Studio album by Sissel & Odd
- Released: 2009
- Recorded: 2009
- Genre: Christmas, Traditional, Folk
- Label: Universal Records

Sissel & Odd chronology
| Northern Lights (2007) | Strålande jul (2009) | Til deg (2010) |

= Strålande jul =

Strålande jul (Glorious Christmas) is a 2009 joint album by Sissel Kyrkjebø and Odd Nordstoga credited as the duo Sissel & Odd (or Sissel og Odd as on the album cover). They are the only Norwegian artists to have an album go 11 times platinum with the album sales of Strålande jul.

==Track list==
1. "Upp gledjest alle, gledjest no"
2. "Den fagraste rosa"
3. "Jul, jul, strålande jul"
4. "Det lyser i stille grender"
5. "Jag vill alltid följa dig"
6. "I en steingrå vinter"
7. "Jul i svingen"
8. "Velkommen igen"
9. "Maria hun er en jomfru ren"
10. "Mot den nya världen"
11. "No høyr, de gode folk"

==Charts==
The album stayed 7 weeks at the top of VG-lista, the official Norwegian Albums Chart.
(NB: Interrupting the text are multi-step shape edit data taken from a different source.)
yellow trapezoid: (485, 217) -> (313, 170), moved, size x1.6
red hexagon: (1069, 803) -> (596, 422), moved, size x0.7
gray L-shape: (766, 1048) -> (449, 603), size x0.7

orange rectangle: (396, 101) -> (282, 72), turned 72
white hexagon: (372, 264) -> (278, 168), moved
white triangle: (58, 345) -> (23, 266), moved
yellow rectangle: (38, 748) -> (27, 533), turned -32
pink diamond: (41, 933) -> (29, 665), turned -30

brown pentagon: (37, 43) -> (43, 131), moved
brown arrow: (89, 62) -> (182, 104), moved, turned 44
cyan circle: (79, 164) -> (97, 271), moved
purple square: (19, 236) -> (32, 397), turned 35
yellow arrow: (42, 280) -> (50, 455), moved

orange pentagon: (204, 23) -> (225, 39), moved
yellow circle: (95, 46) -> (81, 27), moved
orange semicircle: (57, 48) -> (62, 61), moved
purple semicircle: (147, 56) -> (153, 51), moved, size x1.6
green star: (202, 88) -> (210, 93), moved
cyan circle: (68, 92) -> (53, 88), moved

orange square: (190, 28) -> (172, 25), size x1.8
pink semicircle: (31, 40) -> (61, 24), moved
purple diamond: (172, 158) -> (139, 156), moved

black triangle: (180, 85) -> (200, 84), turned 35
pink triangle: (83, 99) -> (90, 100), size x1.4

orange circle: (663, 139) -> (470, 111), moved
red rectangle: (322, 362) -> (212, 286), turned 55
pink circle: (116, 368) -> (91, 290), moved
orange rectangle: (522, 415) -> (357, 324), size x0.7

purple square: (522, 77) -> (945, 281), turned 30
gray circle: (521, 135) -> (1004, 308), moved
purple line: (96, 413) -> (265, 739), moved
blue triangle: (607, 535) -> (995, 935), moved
The single taken from the album also reached #11 in the Norwegian Singles Chart.

==Critical reception==
Lasse Sørnes from Finnmark Dagblad called the album "Norwegian Christmas at its best". He wrote: "National-treasures Sissel and Odd Nordstoga together on an album is the epitome of a true Norwegian product, and what could be better than the songbirds making a Christmas album together." The song "Upp gledjest alle, gledjest no" was noted as the best song.

==Charts==

===Weekly charts===

| Chart (2009–2019) | Peak position |
|---|---|
| Norwegian Albums (VG-lista) | 1 |
| Swedish Albums (Sverigetopplistan) | 7 |

===Year-end charts===

| Chart (2009) | Position |
|---|---|
| Swedish Albums (Sverigetopplistan) | 54 |

==Certifications==

| Region | Certification | Certified units/sales |
| Norway | — | 370,000 |
| Sweden (GLF) | Gold | 20,000^{^} |
^{^} Shipments figures based on certification alone.